◆ **TRY IT**
When a line below contains the word "kleurplaat", copy that line.

◆ **SUPPLIED DATA**
☆ ☆ ☆

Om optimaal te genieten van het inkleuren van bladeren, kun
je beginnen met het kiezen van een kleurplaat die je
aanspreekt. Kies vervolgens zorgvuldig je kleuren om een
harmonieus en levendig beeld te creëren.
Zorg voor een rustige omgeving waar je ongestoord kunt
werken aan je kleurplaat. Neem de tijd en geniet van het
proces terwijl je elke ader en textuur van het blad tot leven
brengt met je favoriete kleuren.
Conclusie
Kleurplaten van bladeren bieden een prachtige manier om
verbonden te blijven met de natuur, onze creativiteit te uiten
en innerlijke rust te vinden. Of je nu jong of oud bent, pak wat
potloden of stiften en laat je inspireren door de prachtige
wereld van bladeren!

☆ ☆ ☆

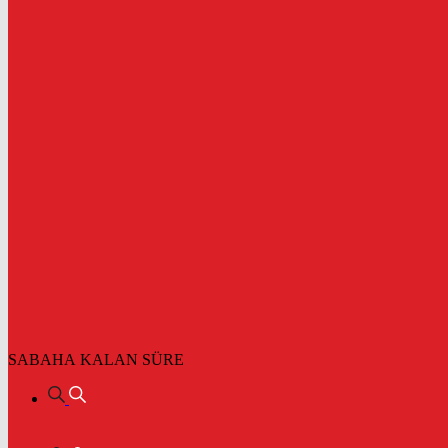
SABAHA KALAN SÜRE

☆ ☆ ☆

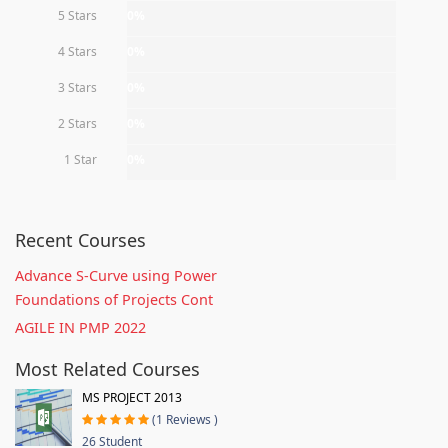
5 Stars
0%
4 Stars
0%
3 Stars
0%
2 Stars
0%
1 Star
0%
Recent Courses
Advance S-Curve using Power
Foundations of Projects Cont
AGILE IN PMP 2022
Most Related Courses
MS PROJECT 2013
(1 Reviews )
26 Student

☆ ☆ ☆

◆ **TASK RESPONSE**
je beginnen met het kiezen van een kleurplaat die je
werken aan je kleurplaat. Neem de tijd en geniet van het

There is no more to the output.